Task ->
Reproduce word for word the lines of the listing from the first one through the one with "highest standard for", omitting every picture.

^^^^^^^^^^^^^^^^

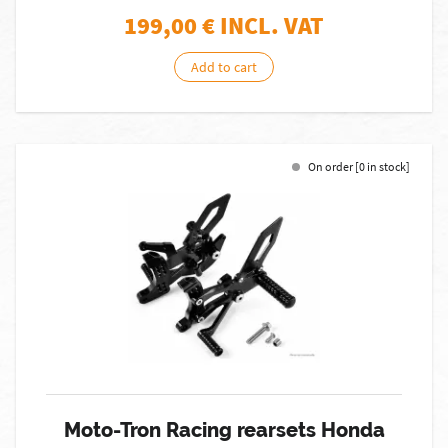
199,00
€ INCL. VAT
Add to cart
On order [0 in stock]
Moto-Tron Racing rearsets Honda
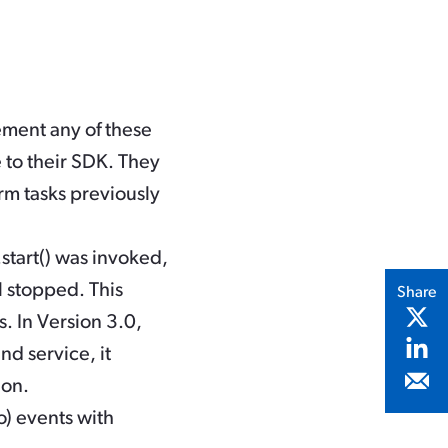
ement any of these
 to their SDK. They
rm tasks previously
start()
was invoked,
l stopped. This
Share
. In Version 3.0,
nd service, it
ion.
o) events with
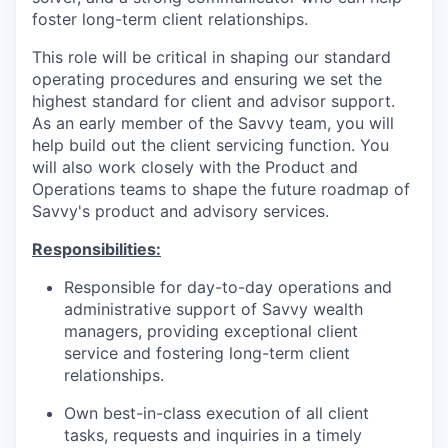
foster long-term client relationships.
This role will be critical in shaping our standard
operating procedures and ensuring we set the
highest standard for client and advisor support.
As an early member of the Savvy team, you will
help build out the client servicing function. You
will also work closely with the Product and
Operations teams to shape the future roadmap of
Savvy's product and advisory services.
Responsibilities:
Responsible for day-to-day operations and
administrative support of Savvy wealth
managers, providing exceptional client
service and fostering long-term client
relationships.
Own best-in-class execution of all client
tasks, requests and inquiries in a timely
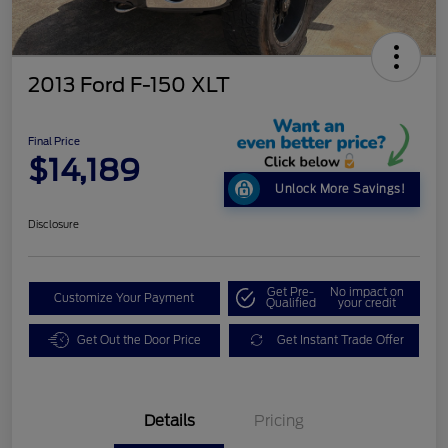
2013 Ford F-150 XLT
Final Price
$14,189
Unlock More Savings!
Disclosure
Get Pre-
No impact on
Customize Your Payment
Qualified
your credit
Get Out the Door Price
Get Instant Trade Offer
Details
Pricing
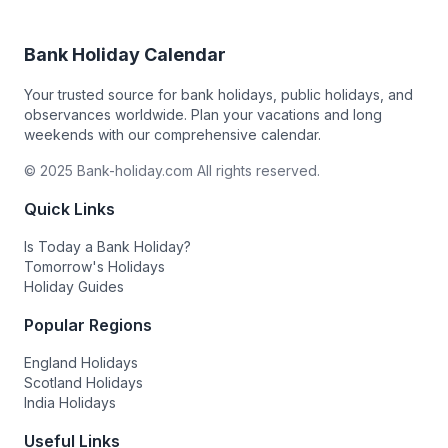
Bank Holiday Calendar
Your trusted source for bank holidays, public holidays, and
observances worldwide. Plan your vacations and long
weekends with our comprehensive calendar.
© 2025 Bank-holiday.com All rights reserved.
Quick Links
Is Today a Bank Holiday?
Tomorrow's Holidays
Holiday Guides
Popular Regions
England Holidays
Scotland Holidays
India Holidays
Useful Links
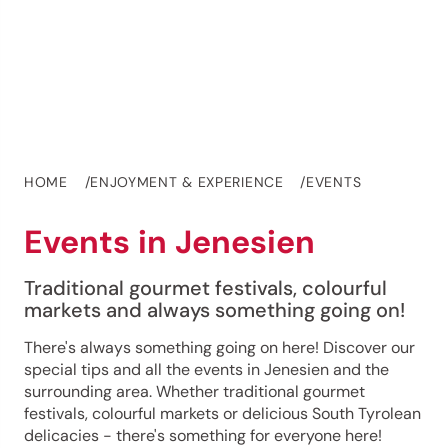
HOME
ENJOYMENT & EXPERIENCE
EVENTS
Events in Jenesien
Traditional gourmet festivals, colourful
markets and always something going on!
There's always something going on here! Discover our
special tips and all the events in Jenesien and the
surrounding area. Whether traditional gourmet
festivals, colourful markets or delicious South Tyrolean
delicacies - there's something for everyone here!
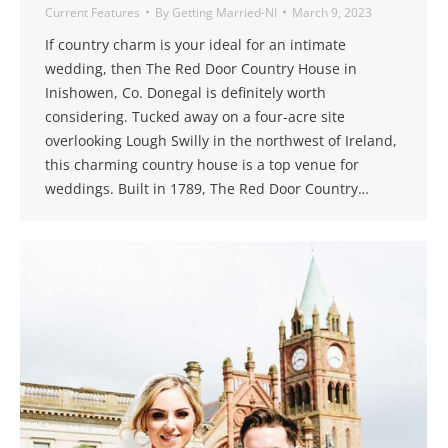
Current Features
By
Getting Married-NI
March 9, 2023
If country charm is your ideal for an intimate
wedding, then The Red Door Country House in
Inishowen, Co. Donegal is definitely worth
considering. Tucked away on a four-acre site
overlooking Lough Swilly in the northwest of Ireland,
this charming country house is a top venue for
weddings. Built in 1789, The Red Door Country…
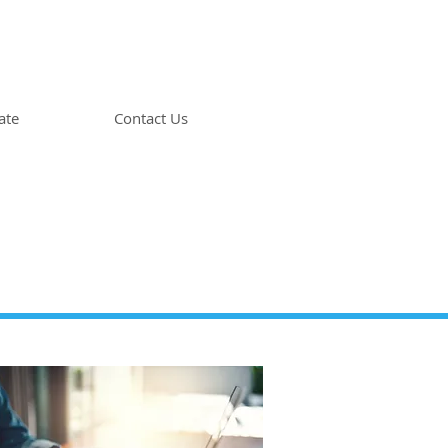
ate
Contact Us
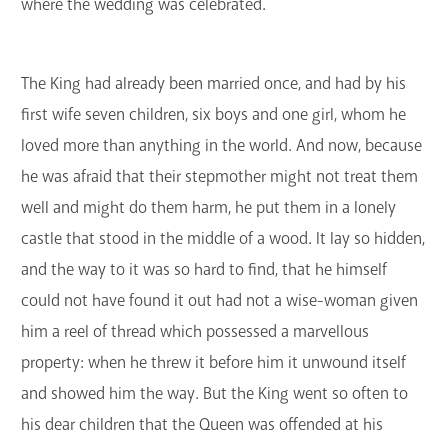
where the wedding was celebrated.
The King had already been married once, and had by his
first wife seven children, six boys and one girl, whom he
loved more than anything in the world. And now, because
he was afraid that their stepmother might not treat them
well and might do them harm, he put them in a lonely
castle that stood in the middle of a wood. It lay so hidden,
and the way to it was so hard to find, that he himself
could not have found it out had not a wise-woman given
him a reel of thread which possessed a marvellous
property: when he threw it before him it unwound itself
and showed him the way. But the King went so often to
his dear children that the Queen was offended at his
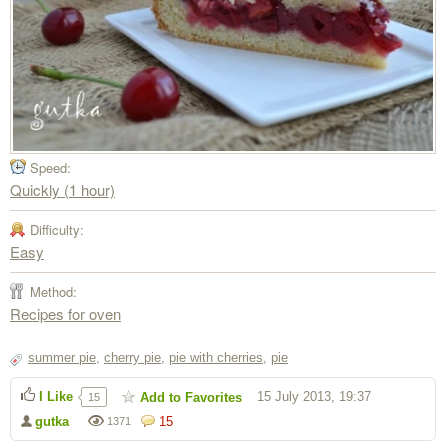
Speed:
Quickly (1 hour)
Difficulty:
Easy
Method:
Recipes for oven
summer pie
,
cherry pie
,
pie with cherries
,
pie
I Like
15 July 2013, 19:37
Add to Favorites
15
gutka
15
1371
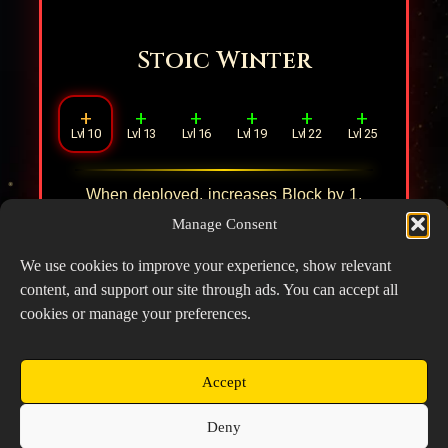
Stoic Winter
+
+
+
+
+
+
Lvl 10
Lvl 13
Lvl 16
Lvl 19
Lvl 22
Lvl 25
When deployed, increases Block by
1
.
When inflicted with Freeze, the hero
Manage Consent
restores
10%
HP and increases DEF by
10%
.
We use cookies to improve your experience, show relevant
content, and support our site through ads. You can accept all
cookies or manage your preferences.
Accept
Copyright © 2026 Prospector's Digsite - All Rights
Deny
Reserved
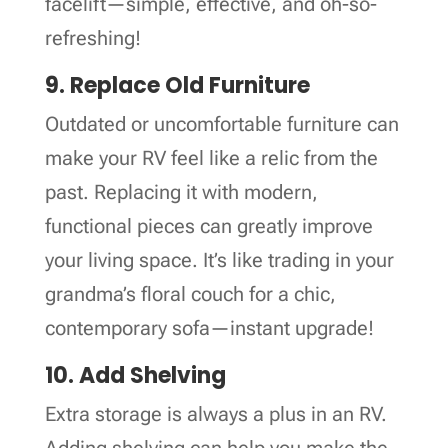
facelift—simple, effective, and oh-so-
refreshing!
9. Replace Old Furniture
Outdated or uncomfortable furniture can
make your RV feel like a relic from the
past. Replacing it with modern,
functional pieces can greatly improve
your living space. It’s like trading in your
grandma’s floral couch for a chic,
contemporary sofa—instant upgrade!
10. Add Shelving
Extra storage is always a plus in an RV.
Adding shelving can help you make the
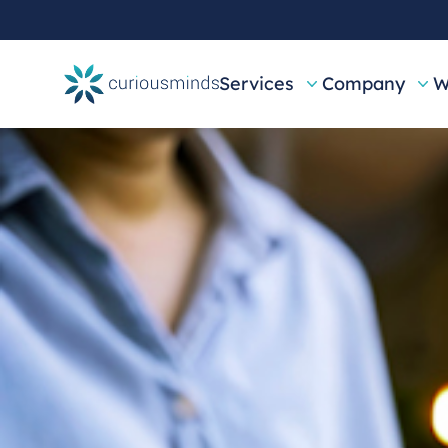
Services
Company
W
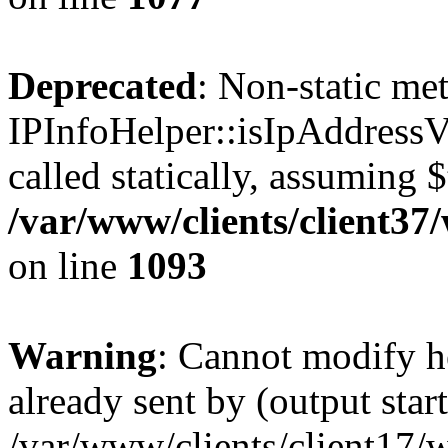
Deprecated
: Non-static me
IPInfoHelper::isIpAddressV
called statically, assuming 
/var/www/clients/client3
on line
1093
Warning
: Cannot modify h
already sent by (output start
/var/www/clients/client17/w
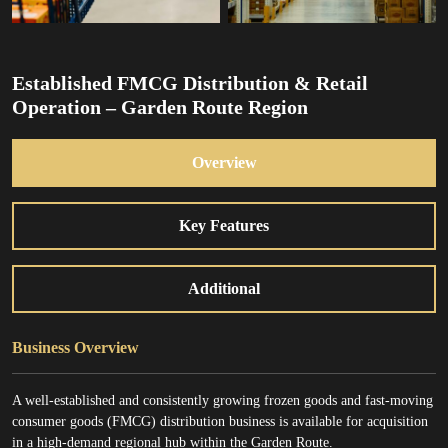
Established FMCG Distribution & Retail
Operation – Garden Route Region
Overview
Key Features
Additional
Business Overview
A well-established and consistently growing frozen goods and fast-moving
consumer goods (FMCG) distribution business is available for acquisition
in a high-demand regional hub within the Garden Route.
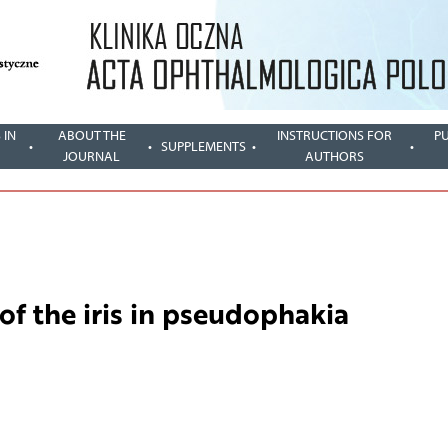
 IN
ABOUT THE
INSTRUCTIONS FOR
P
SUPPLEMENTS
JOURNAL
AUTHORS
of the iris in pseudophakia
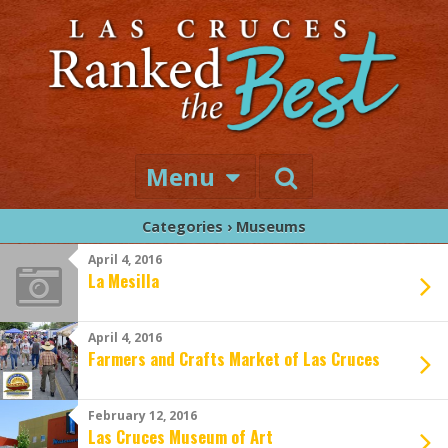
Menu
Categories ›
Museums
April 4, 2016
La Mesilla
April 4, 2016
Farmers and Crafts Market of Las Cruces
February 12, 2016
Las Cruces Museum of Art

^^^^^^^^^^^^^^^^

Response area ->
199,00
€ INCL. VAT
Add to cart
On order [0 in stock]
Moto-Tron Racing rearsets Honda
ement any of these
 to their SDK. They
rm tasks previously
start()
was invoked,
l stopped. This
Share
. In Version 3.0,
nd service, it
ion.
o) events with
foster long-term client relationships.
This role will be critical in shaping our standard
operating procedures and ensuring we set the
highest standard for client and advisor support.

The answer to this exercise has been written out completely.